Improving survival chances: This new blood test can diagnose two types of cancer
It can detect biochemical changes induced by non-Hodgkin’s lymphoma, a solid tumorous condition of the immune system, and subcutaneous melanoma, a deadly form of skin cancer.
Scientists have developed a blood test using infrared spectroscopy that may diagnose two types of cancer, lymphoma and melanoma. The findings, published in the journal Scientific Reports, suggest infrared spectroscopy can detect biochemical changes induced by non-Hodgkin’s lymphoma, a solid tumorous condition of the immune system, and subcutaneous melanoma, a deadly form of skin cancer.
The technique has diagnostic potential as a screening technique for these cancers, according to researchers, including those from Georgia State University in the US. They used mid-infrared spectroscopy to analyse blood serum derived from experimental mice and differentiate mice with non-Hodgkin’s lymphoma and subcutaneous melanoma from healthy mice and also between these two tumorous conditions.

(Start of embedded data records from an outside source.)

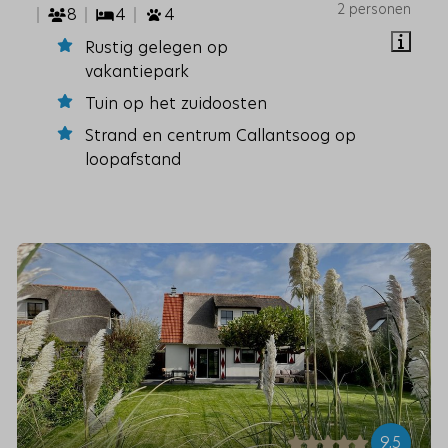
2 personen
8
4
4
Rustig gelegen op
vakantiepark
Tuin op het zuidoosten
Strand en centrum Callantsoog op
loopafstand
9,5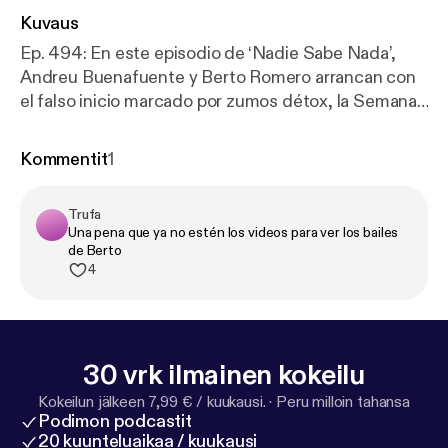
Kuvaus
Ep. 494: En este episodio de ‘Nadie Sabe Nada’,
Andreu Buenafuente y Berto Romero arrancan con
el falso inicio marcado por zumos détox, la Semana
Santa y las obras eternas de Barcelona. A partir de
ahí, nos adentramos en terrenos cada vez más
Kommentit
1
absurdos: robots que pegan a humanos echando
por tierra las tres leyes de la robótica, oficios de
Trufa
pueblo con horarios imposibles, vampiros, jabalíes
Una pena que ya no estén los videos para ver los bailes
confundidos con personas y recuerdos traumáticos
de Berto
vividos en televisión. Un episodio caótico muy
4
representativo de lo que sabemos hacer.
30 vrk ilmainen kokeilu
Kokeilun jälkeen 7,99 € / kuukausi.
·
Peru milloin tahansa
Podimon podcastit
20 kuunteluaikaa / kuukausi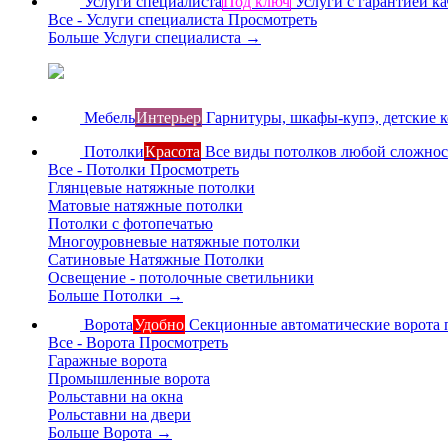
Услуги специалиста
Под ключ
Услуги с гарантией ка
Все - Услуги специалиста
Просмотреть
Больше Услуги специалиста
→
Мебель
Интерьер
Гарнитуры, шкафы-купэ, детские 
Потолки
Красота
Все виды потолков любой сложно
Все - Потолки
Просмотреть
Глянцевые натяжные потолки
Матовые натяжные потолки
Потолки с фотопечатью
Многоуровневые натяжные потолки
Сатиновые Натяжные Потолки
Освещение - потолочные светильники
Больше Потолки
→
Ворота
Удобно
Секционные автоматические ворота 
Все - Ворота
Просмотреть
Гаражные ворота
Промышленные ворота
Рольставни на окна
Рольставни на двери
Больше Ворота
→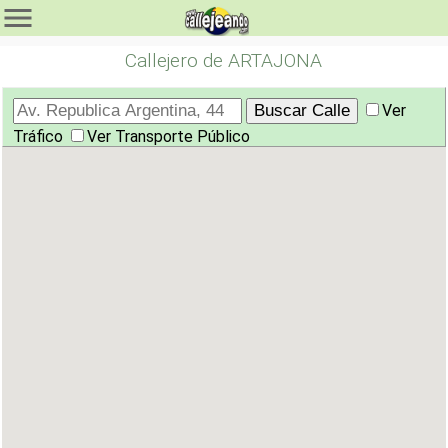
Callejero de ARTAJONA
Ver
Tráfico
Ver Transporte Público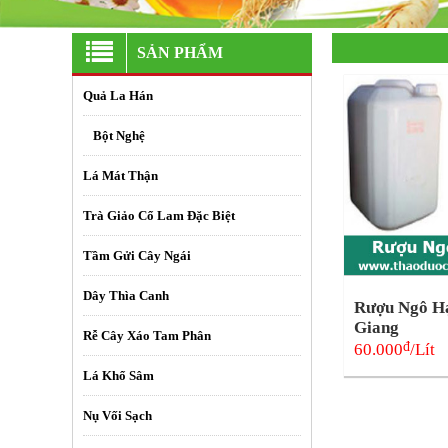
SẢN PHẨM
Quả La Hán
+
Bột Nghệ
Lá Mát Thận
Trà Giảo Cổ Lam Đặc Biệt
Tầm Gửi Cây Ngái
Dây Thìa Canh
Rượu Ngô Hạ
Giang
Rễ Cây Xáo Tam Phân
đ
60.000
/Lít
Lá Khổ Sâm
Nụ Vối Sạch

The mid-infrared spectral region of the electromagnetic spectrum is frequently used to characterise biological samples at the molecular level. Studies have found the incidence rates of cutaneous melanoma have increased in many regions and populations over the last decade, specifically three to seven per cent per year among fair-skinned populations, researchers said. The available diagnostic regimen for both cancers, which includes tissue examination and biopsy, is time-consuming, invasive and costly, resulting in small compliance rates of eligible populations for cancer prescreening.
Developing a rapid and reliable prescreening strategy for melanoma and lymphoma is critical because early diagnosis and treatment of these malignancies improve the patients’ chances of survival. Fourier Transform Infrared (FTIR) spectroscopy in Attenuated Total Reflection (ATR) sampling mode provides high-quality results with better reproducibility compared to other vibrational spectroscopy. It has attracted scientists’ attention for its rapid and reliable detection of various health conditions using body fluid samples. “Our final goal is to say we can use this infrared technique to identify various diseases,” said Unil Perera, Professor at Georgia State.
“This study shows infrared spectroscopy can identify cancer. Right now, when you go to the doctor, they do blood tests for sugar and several other things, but not for serious diseases like cancer and colitis. If you are a healthy person, there is a range that is normal. The researchers used mice with lymphoma and melanoma cancers. Blood serum droplets extracted from cancerous mice and control mice were placed on an ATR crystal of the FTIR instrument. Incident infrared beams were absorbed and reflected by the serum, creating a wave that was recorded and used to produce an absorbance curve with peaks that identified the presence of certain biomarkers in the sample.
The researchers compared the absorbance curves from the control and tumorous mice and assessed biochemical changes induced by non-Hodgkin’s lymphoma and subcutaneous melanoma in the serum samples obtained from Yuan Liu’s research lab in Georgia State’s Department of Biology. The study found remarkable differences between the ATR- FTIR spectra of serum samples from tumour-bearing mice with melanoma and non-Hodgkin’s lymphoma and healthy, control mice. The findings are applicable to humans because mice and humans have some biomarkers and chemicals in common, Perera said.